Remember if you're sleeping at night there's a few hours you won't need lights for. -
• #104
On the front I have an Exposure Joystick that's quite a few years old now, plus some tiny Moon thing to be seen by. On the back, a Niterider Solas 150 and another tiny Moon thing for backup. The Solas has quite a good burn time - 7hours on constant - so hopefully won't need too many charges either.
-
• #105
How long does the Joystick last? I'm looking to get one as a backup/helmet light.
I have a Maxx-D and a Six Pack so the heavy hitter lights. They last for a long time... :)
Maybe I should start an Exposure Lights rental service :P
-
• #106
Hah - I might upgrade to something chunkier, the Joystick is fine for short rides in the dark but probably underpowered for audaxing as the sole light.

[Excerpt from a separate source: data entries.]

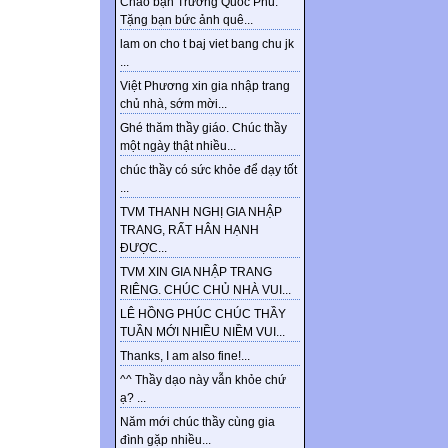
Chào bạn Trương Quốc Phú.
Tặng bạn bức ảnh quê...
lam on cho t baj viet bang chu jk
...
Việt Phương xin gia nhập trang
chủ nhà, sớm mời...
Ghé thăm thầy giáo. Chúc thầy
một ngày thật nhiều...
chúc thầy có sức khỏe để dạy tốt
...
TVM THANH NGHỊ GIA NHẬP
TRANG, RẤT HÂN HẠNH
ĐƯỢC...
TVM XIN GIA NHẬP TRANG
RIÊNG. CHÚC CHỦ NHÀ VUI...
LÊ HỒNG PHÚC CHÚC THẦY
TUẦN MỚI NHIỀU NIỀM VUI...
Thanks, I am also fine!...
^^ Thầy dạo này vẫn khỏe chứ
ạ? ...
Năm mới chúc thầy cùng gia
đình gặp nhiều...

I've got the MK1 Joystick (I said it was ancient) and my unscientific assessment is that it runs for bloody ages. I think it can do 24hrs in low power mode, although I've never tested that. The newer ones go up to 36hrs at the lowest power. Given I mainly use it in London on flashing mode, I end up charging it once every couple of months when I think it's been too long since I last charged it. t
-
• #107
Joystick for me would be secondary light - backup, extra light when going too slow to power dynamo light enough, bivvy spot hunting light, etc. I had a Hope last time but wanted a head/helmet mounted option.
Sounds good. I probably should sell one of my other lights before buying it though. I have an excess of Exposure lights that are less used since I'm not racing 24hrs and have a dyno hub.
-
• #108
Hmmm - they both look like slight overkill for my needs, or else I'd offer to take one off your hands...
-
• #109
Why not is because they take a not insignificant part of your power: for an endurance ride it knocks the equivalent of 10W off your threshold power, which takes a lot of training to get back. And many people don't do need to do too much night riding on LEL so don't have massive power requirements, plus you have drop bags.
Depends on your objectives, though: if you are neither in a hurry nor in any risk of being out of time, it's not an issue. -
• #110
I think it's more like 5W at audax speeds and less than 1W when lights are off.
-
• #111
I think you may also need to considered that you need turn on the light in the daytime when it's pouring rain, foggy or even just a dark day.
-
• #112
Backup blinkies are probably better for being seen in shit weather. It's not like a normal light helps you see in rain.
-
• #113
I'm getting the vibe that some long-lasting blinkies plus something like the exposure strada will probably be enough? Plus a big power bank.
-
• #114
Yes, but you're not doing 100% of threshold at audax speeds. I'm generally doing 50-60%.
And it's back up to 5-6 w if you use it for charging in the daytime.
So, to get the same power my Threshold would have to be 10w higher. -
• #115
For the IPWR I'm using a Hope V1 as main light. I get two full nights off 4 AAs so it got me round PBP without needing spare batteries.
It's not as bright as a dynamo but I'm not going that fast and it's good enough as I'm not used to anything brighter. I have a higher power light for descending, bad visibility but it eats power so use sparingly.
You could use a dynamo, but you certainly don't need one. -
• #116
That's an odd way of looking at it, given threshold power isn't particularly closely related to Endurance or whatever new-fangled term they're using in WKO4 now for "long shit".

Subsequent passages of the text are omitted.